_Given records_
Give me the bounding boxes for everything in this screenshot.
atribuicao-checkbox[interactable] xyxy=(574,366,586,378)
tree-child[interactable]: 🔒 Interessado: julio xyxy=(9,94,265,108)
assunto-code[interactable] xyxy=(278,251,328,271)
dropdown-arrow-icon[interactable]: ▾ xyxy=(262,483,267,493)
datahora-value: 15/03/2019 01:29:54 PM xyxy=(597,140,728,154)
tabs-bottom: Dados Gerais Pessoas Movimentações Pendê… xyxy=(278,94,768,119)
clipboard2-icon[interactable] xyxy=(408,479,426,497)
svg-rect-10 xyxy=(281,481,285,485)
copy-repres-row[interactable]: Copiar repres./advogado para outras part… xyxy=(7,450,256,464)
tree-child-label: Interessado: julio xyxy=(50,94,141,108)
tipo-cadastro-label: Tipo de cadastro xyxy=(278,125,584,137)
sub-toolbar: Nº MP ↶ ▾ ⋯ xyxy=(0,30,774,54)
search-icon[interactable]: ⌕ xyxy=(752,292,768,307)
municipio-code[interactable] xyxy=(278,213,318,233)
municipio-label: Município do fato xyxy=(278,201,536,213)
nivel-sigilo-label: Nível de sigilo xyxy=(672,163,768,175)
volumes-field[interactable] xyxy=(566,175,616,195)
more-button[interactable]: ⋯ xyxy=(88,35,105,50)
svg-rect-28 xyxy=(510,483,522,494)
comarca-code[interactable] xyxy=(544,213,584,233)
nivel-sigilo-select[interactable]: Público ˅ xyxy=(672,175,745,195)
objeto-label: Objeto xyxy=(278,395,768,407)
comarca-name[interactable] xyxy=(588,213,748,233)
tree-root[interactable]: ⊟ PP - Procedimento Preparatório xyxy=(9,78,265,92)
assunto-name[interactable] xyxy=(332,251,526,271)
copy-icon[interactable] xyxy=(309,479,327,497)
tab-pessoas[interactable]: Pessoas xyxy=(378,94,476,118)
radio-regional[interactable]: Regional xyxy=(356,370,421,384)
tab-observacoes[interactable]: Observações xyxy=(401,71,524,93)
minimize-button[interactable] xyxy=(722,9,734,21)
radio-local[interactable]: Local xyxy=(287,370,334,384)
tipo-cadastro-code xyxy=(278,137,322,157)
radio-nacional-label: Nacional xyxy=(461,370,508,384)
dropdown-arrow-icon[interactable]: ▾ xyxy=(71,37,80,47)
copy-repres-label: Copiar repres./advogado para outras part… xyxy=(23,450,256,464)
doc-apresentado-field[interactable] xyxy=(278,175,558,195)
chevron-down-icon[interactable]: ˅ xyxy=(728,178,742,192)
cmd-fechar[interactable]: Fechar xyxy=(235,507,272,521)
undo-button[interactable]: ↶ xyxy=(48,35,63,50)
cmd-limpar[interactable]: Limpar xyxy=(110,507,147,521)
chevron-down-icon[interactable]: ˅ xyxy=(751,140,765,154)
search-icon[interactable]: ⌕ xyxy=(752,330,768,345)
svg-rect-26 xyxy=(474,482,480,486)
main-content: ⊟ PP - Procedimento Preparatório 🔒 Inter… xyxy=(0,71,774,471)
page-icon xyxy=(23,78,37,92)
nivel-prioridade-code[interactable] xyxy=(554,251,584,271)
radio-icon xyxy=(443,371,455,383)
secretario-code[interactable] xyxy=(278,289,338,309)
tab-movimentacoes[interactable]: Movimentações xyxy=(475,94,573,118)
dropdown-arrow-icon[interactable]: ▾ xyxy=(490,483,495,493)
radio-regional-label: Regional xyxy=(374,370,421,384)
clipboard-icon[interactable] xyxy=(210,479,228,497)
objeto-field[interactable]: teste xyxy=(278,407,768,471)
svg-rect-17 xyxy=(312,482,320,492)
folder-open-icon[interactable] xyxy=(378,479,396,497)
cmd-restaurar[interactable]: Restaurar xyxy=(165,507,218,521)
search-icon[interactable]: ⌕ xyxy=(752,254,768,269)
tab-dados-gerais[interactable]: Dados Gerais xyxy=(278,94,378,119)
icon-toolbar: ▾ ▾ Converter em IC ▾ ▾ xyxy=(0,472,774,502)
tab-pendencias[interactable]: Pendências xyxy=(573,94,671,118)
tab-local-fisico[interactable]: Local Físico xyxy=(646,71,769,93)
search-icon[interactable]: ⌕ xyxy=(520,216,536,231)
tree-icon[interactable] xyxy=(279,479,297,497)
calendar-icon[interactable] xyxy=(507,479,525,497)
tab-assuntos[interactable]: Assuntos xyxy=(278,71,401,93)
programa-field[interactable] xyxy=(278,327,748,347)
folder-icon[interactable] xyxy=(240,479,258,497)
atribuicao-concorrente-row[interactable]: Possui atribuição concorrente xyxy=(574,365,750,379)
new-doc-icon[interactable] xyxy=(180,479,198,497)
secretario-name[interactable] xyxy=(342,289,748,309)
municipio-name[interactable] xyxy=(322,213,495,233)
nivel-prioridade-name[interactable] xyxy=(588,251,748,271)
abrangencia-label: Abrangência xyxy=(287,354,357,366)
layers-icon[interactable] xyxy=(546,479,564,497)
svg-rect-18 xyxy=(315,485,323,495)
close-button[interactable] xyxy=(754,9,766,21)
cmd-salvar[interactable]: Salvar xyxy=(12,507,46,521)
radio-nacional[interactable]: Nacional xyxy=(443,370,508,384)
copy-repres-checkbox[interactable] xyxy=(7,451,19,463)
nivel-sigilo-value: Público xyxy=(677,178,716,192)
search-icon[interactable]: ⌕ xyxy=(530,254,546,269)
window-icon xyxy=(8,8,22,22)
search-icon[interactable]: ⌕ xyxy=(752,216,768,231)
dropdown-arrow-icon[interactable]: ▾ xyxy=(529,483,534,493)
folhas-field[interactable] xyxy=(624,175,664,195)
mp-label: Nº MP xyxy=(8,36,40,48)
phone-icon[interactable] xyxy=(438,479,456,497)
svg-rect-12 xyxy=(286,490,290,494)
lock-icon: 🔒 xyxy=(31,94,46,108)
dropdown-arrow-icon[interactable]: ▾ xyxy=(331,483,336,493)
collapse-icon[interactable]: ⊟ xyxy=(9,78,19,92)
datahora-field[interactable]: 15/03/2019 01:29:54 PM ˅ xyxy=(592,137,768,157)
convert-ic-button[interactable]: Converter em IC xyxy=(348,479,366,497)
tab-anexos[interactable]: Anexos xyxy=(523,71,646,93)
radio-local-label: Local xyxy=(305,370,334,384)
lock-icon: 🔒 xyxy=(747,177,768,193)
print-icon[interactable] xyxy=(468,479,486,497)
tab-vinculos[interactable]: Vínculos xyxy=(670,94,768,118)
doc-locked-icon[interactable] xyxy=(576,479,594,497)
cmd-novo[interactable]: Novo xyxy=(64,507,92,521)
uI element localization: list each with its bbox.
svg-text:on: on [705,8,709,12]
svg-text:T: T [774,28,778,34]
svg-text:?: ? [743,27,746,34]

_Task brief_
Reproduce the final stretch of the data above: every line from the one holding "uI element localization: list" through the end, inclusive, exactly as written and nothing else.

_Expected answer_
uI element localization: list each with its bbox.
svg-text:on: on [705,8,709,12]
svg-text:T: T [774,28,778,34]
svg-text:?: ? [743,27,746,34]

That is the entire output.